Permanent Street Changes Following Orange Line Shutdown Announced

Mayor Michelle Wu and Chief of Streets Jascha Franklin-Hodge announced several street changes made to mitigate impacts from the MBTA’s Orange Line shutdown will be made permanent following the reopening of the Orange Line Monday. The Boston Transportation Department (BTD) took unprecedented steps to quickly install priority bus lanes, pop-up bike lanes, and change parking restrictions along the Orange Line route. Certain infrastructure changes that improved traffic flow or public safety will remain in place. The Mayor also announced street changes that will be temporarily removed and then reinstalled permanently. All other changes made during the Orange Line shutdown will be removed.

“Over the last 30 days, our City teams have been focused on measuring what’s working so we could ensure continual improvement during a stressful time of the Orange Line shutdown,” said Mayor Michelle Wu. “We’re keeping in place some of the changes that have helped with traffic flow and transit access, so that commuters will see lasting benefit above ground even as the subway comes back online. I’m so proud of the Boston Transportation Department for their hard work during this unprecedented event, and grateful to commuters across the region for their patience and input.”
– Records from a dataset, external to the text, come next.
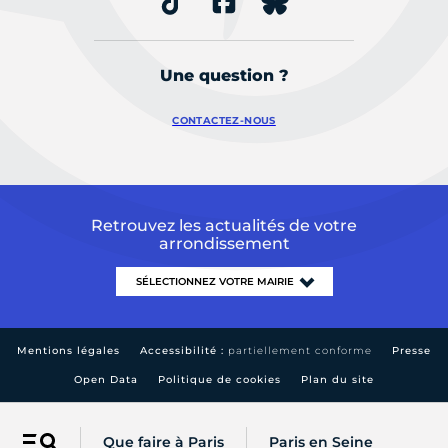
Une question ?
CONTACTEZ-NOUS
Retrouvez les actualités de votre
arrondissement
Mentions légales
Accessibilité :
partiellement conforme
Presse
Open Data
Politique de cookies
Plan du site
Que faire à Paris
Paris en Seine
“The past 30 days provided an opportunity to create new ways to use our public spaces to ease how residents move within the City,” said Chief of Streets Jascha Franklin-Hodge. “We look forward to working with the community to take the lessons learned and apply them to future infrastructure projects that will enhance public space and improve mobility for pedestrians, people on bikes, and transit riders.” 

The following street infrastructure changes will remain in place:

• Chinatown MBTA SL5 bus stop: This newly added bus stop creates a vital link for Chinatown residents to the SL5.
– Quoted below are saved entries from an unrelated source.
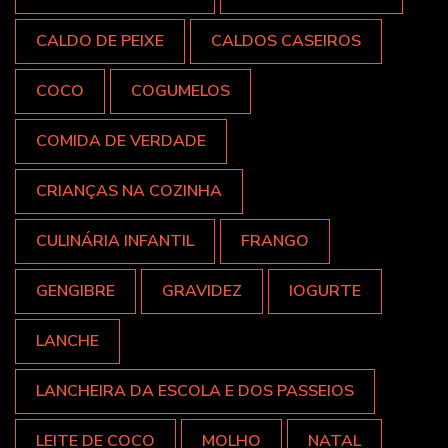
CALDO DE PEIXE
CALDOS CASEIROS
COCO
COGUMELOS
COMIDA DE VERDADE
CRIANÇAS NA COZINHA
CULINÁRIA INFANTIL
FRANGO
GENGIBRE
GRAVIDEZ
IOGURTE
LANCHE
LANCHEIRA DA ESCOLA E DOS PASSEIOS
LEITE DE COCO
MOLHO
NATAL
• Copley Square area bus lanes: These bus lanes include Boylston Street (Ring Road to Clarendon Street); Clarendon Street (Boylston Street to Columbus Ave.); St. James Street (west of Berkeley Street to Dartmouth Street). These bus lanes support the 39, 9, and 10 bus routes, which together serve more than 10,000 riders per weekday.

• South End loading zones and drop-off zones: Changes to parking restrictions in this area will remain in place for improved curbside management and reduced double parking in the unprotected bike lane.

• Jamaica Plain pavement marking and signage: This includes traffic safety elements such as “Don’t Block the Box” and parking restrictions at corners to improve visibility. These changes have shown to improve traffic safety and management.

• Boylston Street one-way for vehicles: Closing part of Boylston Street (between Amory & Lamartine) to traffic throughout the shutdown has improved safety (collisions and near-misses) along the Southwest Corridor. Reopening this stretch as a one-way street from Amory to Lamartine for vehicles will support long-term bike connectivity plans, improve safety for all modes, and reduce conflict at the high crash intersection of Boylston and Lamartine Streets.

• Huntington Avenue bus & bike priority lane: The priority bus and bike lane that was added to Huntington Avenue from Brigham Circle to Gainsborough Street has improved speed for the Route 39 bus. As a permanent lane, it will continue to support the thousands of people who ride the Route 39 bus and will improve safety for those on bikes. 

• Columbus Avenue pop-up bike lane: This will remain until early December and then be removed for the season. BTD Active Transportation will continue to monitor and move barrels daily to enable street sweeping. Long-term planning is underway for a potential permanent facility. This is one of the busiest corridors for biking. Improving conditions, even on just a few blocks, can make the overall trip safer and more enjoyable.

• Bluebikes parking: The City will retain Bluebikes docks added during the shutdown, with minor modifications as needed, to keep up with record-breaking ridership numbers. The City is also exploring options to provide free or low-cost bike share service.

The Boylston Street pop-up bike lane will be removed as the City works to design the recently announced permanent facility. Boylston Street is an important link in the bike network, and improved infrastructure here will make a safer ride for people biking from Brookline, Mission Hill, the LMA, and Back Bay to Downtown. The pop-up Boylston Street bike lane will be in place through September 26. The permanent Boylston Street bike lane will be prioritized for installation in the spring. 

The Boston Transportation Department is also evaluating potential designs for additional protected bike lanes, pedestrian zones, bus lanes, and safety improvements informed by the changes that were temporarily in place during the Orange Line shutdown. These changes will undergo evaluation and engagement and be publicly announced before any implementation.